Explorers surveying mile-deep sea canyons this week off North Carolina’s Outer Banks say they encountered “spectacular” rock walls draped in deep-sea animals and brightly colored corals.
The discoveries were made in the Pamlico Canyon, 20 miles off the Outer Banks, according to the Office of Ocean Exploration and Research team for the National Oceanic and Atmospheric Administration.
Photos collected during the 20-hour dive revealed bright pink, lavender, blue and red sea life dangling from the walls like ornate Christmas decorations.
“We saw spectacular rock faces, many of which were covered in brisingid starfish, cup corals, and other deep-sea animals that get their food from particles passing by in the water,” said a release from Caitlin Adams, operations coordinator for NOAA’s Office of Ocean Exploration and Research.
“We also observed...skates and cusk eels as well as an octopus, red crabs, spider crabs, squat lobsters, and pycnogonid sea spiders.”
NOAA’s team was in the canyon as part of a 22-day expedition to gather “critical baseline information about deep water habitats” off the Mid- and South Atlantic coasts.

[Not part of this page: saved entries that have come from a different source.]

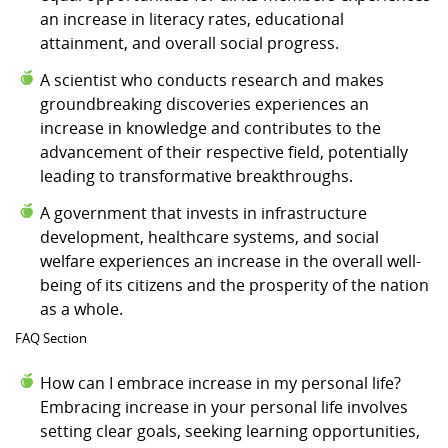
an increase in literacy rates, educational
attainment, and overall social progress.
A scientist who conducts research and makes
groundbreaking discoveries experiences an
increase in knowledge and contributes to the
advancement of their respective field, potentially
leading to transformative breakthroughs.
A government that invests in infrastructure
development, healthcare systems, and social
welfare experiences an increase in the overall well-
being of its citizens and the prosperity of the nation
as a whole.
FAQ Section
How can I embrace increase in my personal life?
Embracing increase in your personal life involves
setting clear goals, seeking learning opportunities,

Much of the work is being conducted off the Carolinas, including the Hatteras Canyon, Kitty Hawk, Blake Ridge and Lookout Deep, NOAA said.
Submarine canyons like those off the Carolinas qualify as “extreme environments,” Adams said. Hence, the team used a remotely operated vehicle (ROV) to photograph the treacherous cliffs, walls and outcroppings, she said.

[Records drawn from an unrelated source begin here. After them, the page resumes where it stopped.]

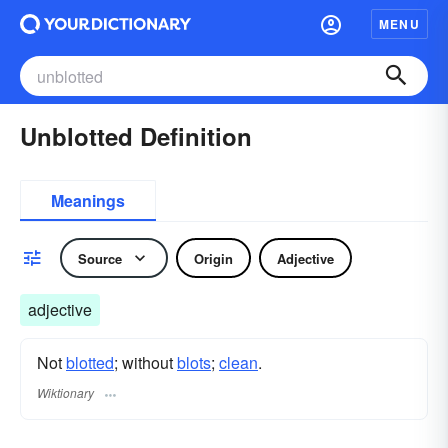
MENU
Unblotted Definition
Meanings
Source
Origin
Adjective
adjective
Not
blotted
; without
blots
;
clean
.
Wiktionary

“Submarine canyons... can be as deep and as wide as the Grand Canyon, but they also cut deeply and narrowly into the continental shelf, acting as funnels from the shallow shelf seafloor to the plains of the deep sea,” she said in the release.

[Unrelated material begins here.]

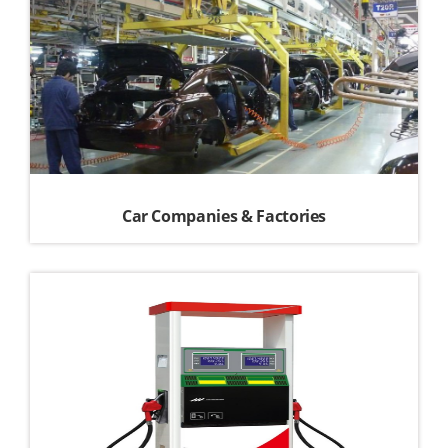
Car Companies & Factories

“The canyon walls often have visible striations and are studded with cliffs and rocky outcroppings,” the release continued. “Because of their unique geology, canyons also often have unique current patterns and large amounts of suspended sediments in the water column.”
The ROV started at the bottom of the canyon, and slowly moved up, filming and photographing sea life as it ascended, she said. The team also collected coral and sediment samples, she said.